Extracted records:

◆ ◆ ◆

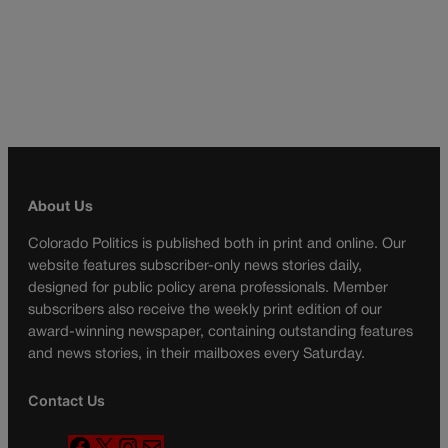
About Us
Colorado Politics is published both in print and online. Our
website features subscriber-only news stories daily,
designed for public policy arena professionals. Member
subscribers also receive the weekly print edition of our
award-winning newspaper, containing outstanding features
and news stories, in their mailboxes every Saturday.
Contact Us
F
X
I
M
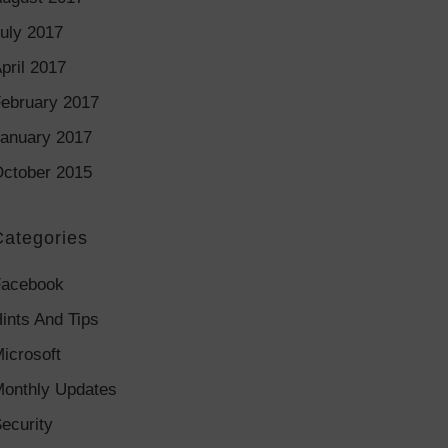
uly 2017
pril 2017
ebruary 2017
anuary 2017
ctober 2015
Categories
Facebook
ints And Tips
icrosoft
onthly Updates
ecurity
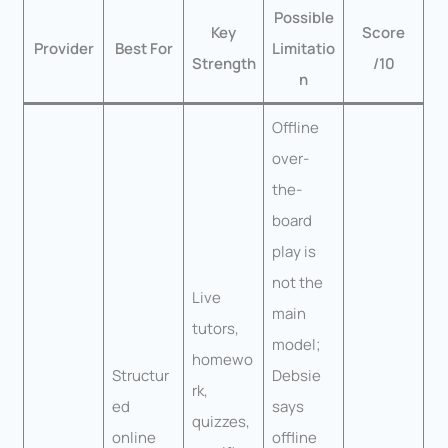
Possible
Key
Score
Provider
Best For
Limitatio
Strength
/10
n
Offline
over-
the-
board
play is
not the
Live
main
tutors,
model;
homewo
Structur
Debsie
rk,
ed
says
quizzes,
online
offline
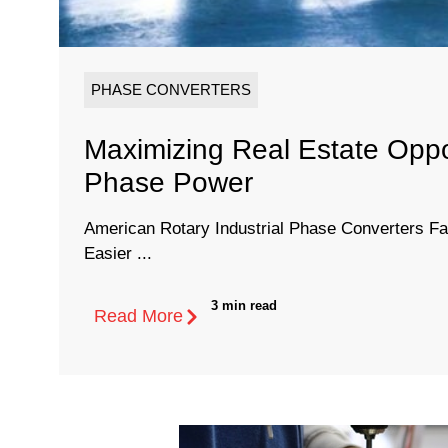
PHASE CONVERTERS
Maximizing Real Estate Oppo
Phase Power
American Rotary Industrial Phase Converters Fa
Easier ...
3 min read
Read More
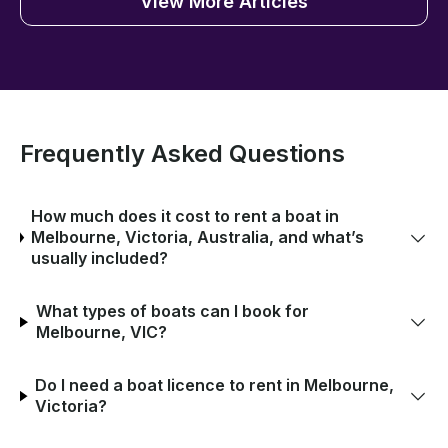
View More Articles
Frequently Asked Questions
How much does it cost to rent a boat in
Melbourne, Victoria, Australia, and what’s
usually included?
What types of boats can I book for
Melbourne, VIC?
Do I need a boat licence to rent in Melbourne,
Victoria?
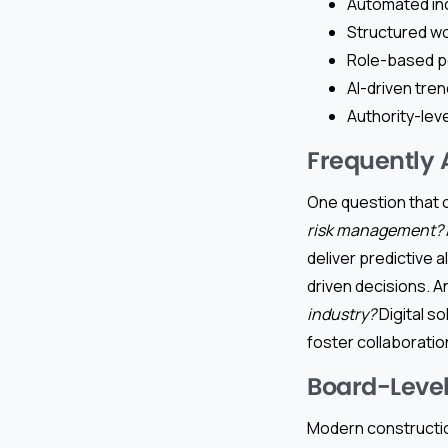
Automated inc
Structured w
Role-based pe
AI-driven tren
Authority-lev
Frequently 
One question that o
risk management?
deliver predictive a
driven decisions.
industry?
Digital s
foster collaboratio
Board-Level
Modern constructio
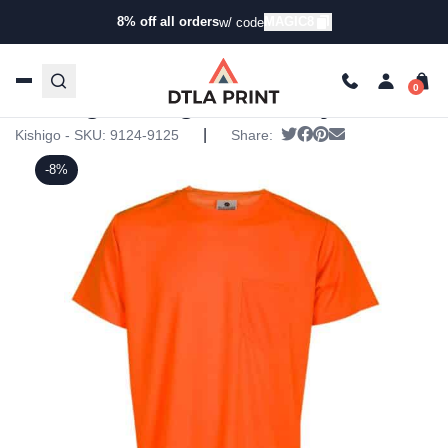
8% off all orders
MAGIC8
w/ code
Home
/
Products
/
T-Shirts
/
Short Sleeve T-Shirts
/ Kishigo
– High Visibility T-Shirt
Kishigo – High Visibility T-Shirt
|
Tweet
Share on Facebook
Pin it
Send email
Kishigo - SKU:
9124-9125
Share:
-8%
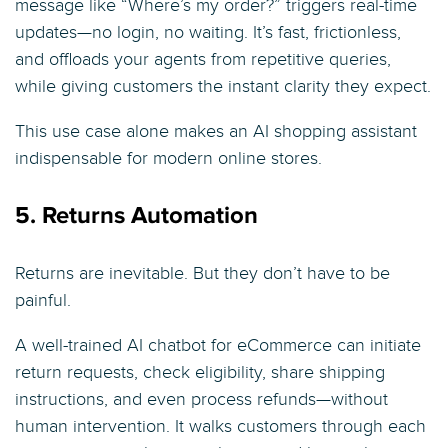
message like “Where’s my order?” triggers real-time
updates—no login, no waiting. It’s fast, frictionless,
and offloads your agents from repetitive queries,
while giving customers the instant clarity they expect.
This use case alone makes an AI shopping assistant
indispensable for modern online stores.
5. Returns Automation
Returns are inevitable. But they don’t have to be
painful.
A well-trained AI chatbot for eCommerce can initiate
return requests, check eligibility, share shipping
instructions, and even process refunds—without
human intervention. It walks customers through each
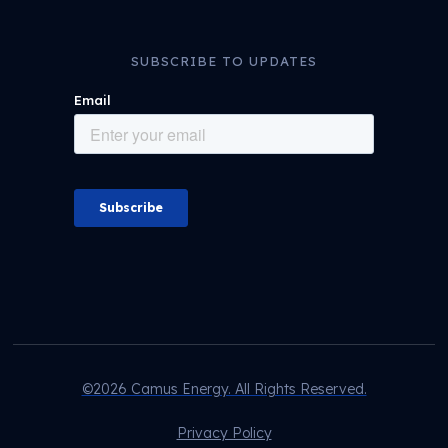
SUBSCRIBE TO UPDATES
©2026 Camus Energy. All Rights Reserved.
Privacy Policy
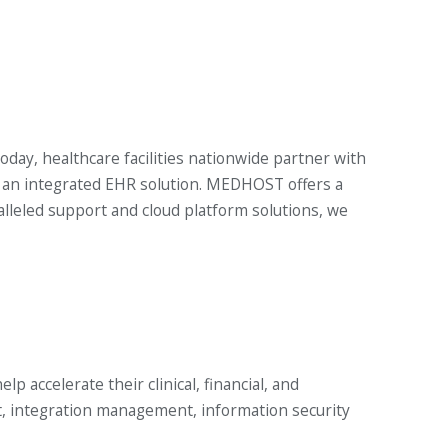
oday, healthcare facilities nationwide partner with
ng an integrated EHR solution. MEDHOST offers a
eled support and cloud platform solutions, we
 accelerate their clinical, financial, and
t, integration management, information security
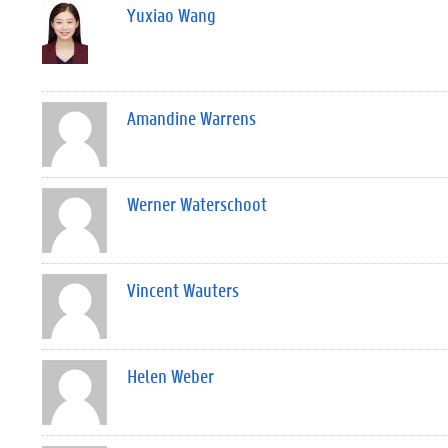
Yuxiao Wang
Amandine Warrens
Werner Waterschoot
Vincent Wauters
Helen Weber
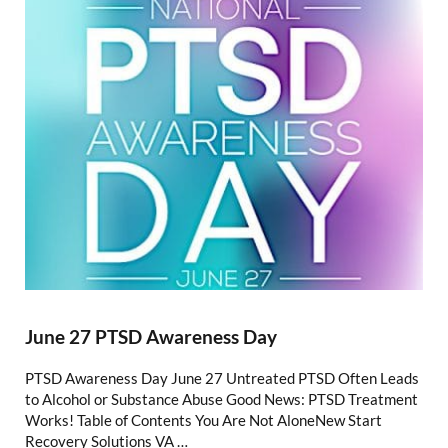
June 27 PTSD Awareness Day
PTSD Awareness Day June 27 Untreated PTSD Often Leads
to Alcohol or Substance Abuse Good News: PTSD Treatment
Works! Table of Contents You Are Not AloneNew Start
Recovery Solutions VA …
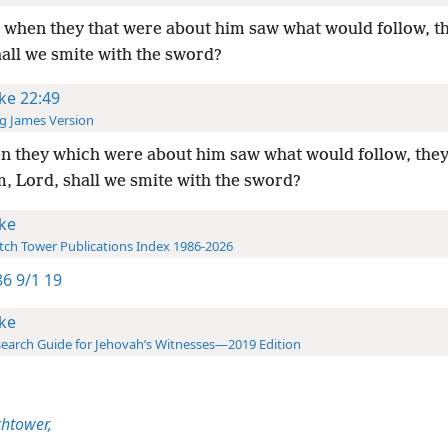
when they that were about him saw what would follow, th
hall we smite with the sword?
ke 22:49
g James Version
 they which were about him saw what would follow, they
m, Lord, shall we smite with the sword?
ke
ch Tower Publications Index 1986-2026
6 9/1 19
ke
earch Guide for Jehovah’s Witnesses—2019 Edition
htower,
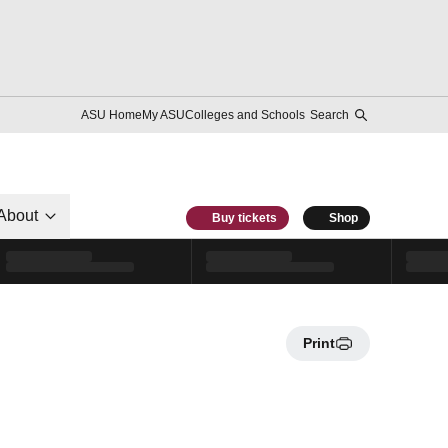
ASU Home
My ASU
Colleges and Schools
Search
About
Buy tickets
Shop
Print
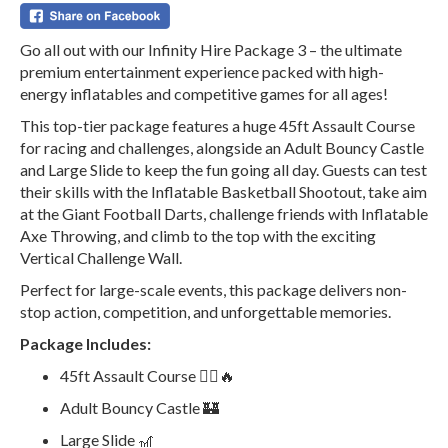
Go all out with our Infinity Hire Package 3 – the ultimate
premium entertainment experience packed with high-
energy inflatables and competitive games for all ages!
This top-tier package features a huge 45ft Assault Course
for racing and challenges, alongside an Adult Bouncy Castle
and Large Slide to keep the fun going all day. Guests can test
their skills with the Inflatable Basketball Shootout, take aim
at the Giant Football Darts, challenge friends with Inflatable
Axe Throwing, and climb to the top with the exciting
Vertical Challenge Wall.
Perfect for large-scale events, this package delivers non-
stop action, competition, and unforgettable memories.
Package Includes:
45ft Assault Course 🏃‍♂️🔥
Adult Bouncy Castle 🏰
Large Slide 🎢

◆ ◆ ◆

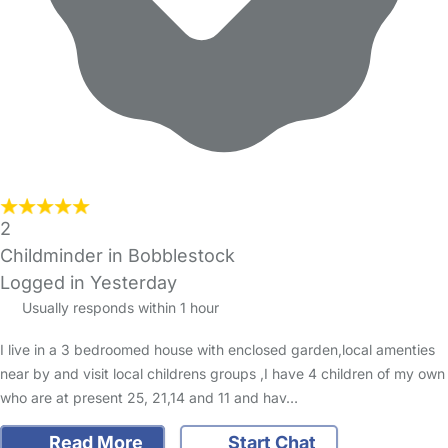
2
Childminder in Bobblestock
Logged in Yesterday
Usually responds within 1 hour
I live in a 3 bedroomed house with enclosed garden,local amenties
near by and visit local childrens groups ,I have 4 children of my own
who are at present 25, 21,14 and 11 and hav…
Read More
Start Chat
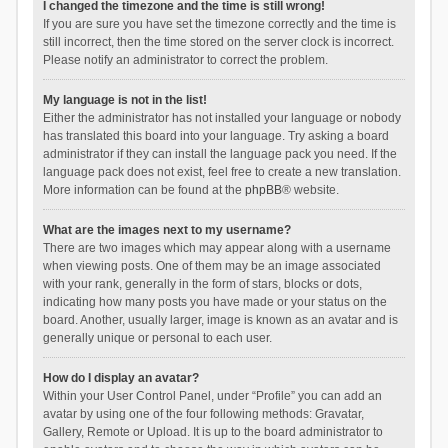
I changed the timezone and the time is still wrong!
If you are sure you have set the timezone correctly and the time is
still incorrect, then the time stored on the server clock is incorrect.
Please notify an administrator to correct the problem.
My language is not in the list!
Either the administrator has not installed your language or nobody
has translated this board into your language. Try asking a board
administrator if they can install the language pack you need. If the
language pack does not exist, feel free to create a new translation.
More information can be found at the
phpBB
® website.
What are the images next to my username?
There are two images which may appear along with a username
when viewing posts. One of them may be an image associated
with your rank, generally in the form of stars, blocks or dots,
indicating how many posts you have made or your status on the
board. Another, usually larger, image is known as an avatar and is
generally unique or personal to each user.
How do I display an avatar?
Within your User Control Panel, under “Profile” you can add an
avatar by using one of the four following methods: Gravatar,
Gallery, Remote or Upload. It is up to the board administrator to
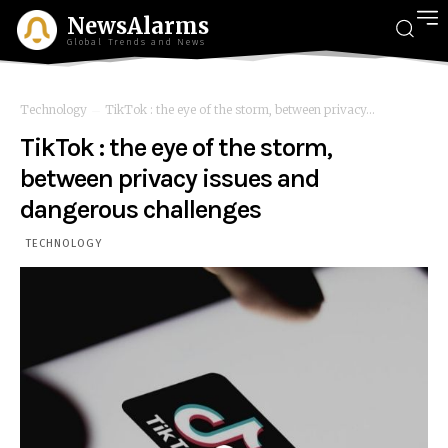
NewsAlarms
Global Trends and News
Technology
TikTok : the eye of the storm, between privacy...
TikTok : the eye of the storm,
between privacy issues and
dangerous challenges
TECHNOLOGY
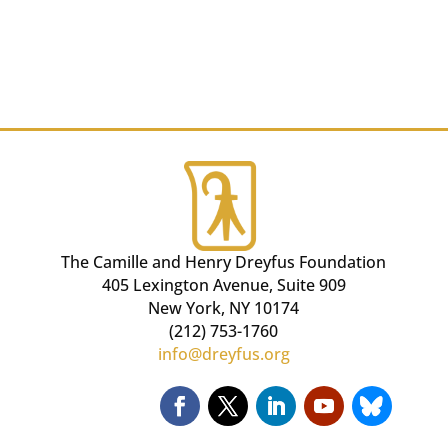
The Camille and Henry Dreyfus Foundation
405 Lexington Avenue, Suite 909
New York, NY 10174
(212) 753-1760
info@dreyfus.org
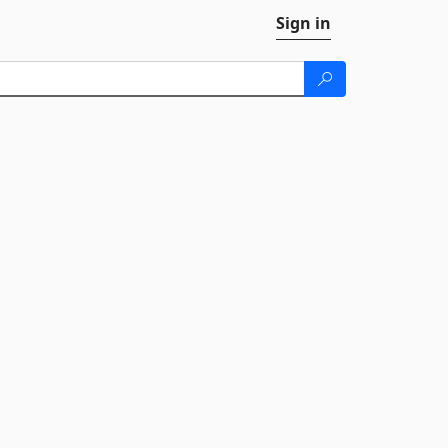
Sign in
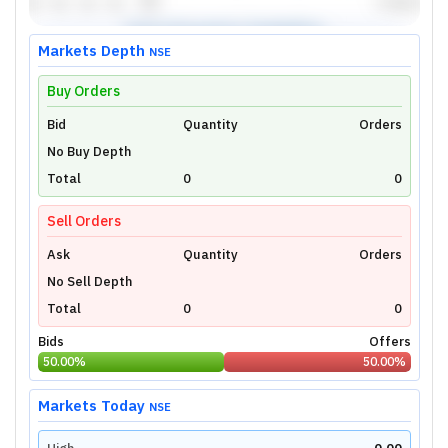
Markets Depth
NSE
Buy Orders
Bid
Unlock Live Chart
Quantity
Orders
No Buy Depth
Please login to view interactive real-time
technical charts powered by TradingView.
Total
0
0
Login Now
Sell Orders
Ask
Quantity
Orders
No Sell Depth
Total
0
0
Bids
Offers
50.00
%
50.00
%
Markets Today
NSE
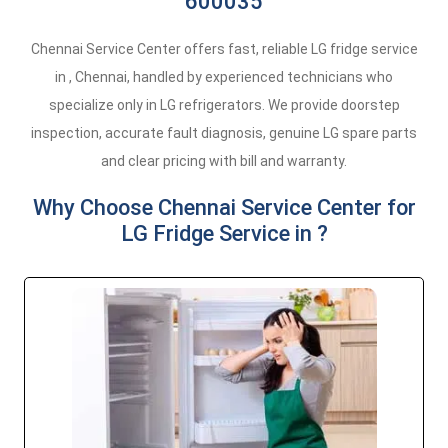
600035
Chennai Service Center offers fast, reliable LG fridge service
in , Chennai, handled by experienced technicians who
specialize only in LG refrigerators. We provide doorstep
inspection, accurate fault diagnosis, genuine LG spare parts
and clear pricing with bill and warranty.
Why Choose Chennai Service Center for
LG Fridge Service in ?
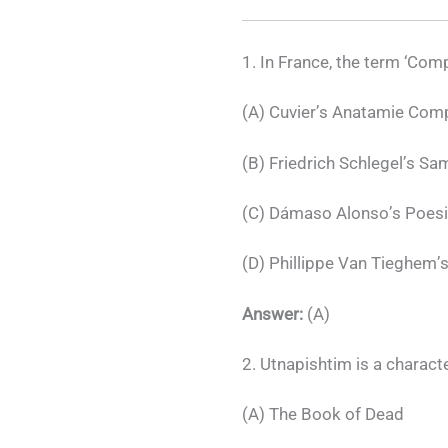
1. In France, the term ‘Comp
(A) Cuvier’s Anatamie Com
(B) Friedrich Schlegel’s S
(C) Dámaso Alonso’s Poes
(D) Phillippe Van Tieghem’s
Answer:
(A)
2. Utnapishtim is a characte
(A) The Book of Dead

◆ ◆ ◆

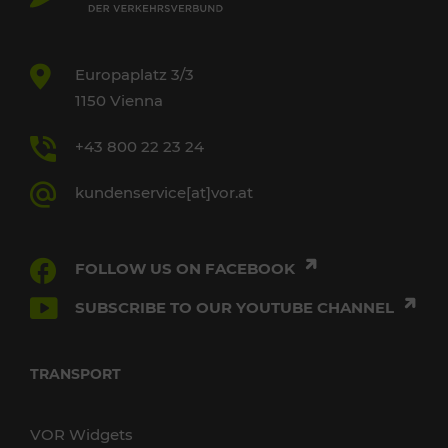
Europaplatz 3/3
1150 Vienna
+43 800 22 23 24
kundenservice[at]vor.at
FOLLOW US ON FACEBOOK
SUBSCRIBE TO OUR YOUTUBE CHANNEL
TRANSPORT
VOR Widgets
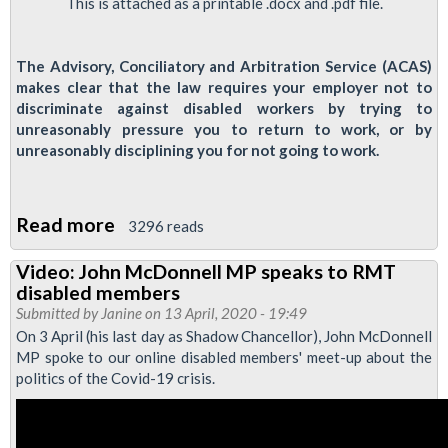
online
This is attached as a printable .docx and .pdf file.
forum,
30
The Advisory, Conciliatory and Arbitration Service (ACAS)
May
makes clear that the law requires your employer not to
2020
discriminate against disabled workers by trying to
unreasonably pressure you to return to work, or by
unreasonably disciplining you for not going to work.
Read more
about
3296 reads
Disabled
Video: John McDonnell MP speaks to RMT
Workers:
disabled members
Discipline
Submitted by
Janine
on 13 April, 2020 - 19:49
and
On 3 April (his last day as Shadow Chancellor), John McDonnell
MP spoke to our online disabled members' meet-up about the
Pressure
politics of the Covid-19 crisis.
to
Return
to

◆ ◆ ◆

What this task involves:
Pull every line that holds the string "have" out of the records.

Response area:
Returns are inevitable. But they don’t have to be
near by and visit local childrens groups ,I have 4 children of my own
If you are sure you have set the timezone correctly and the time is
indicating how many posts you have made or your status on the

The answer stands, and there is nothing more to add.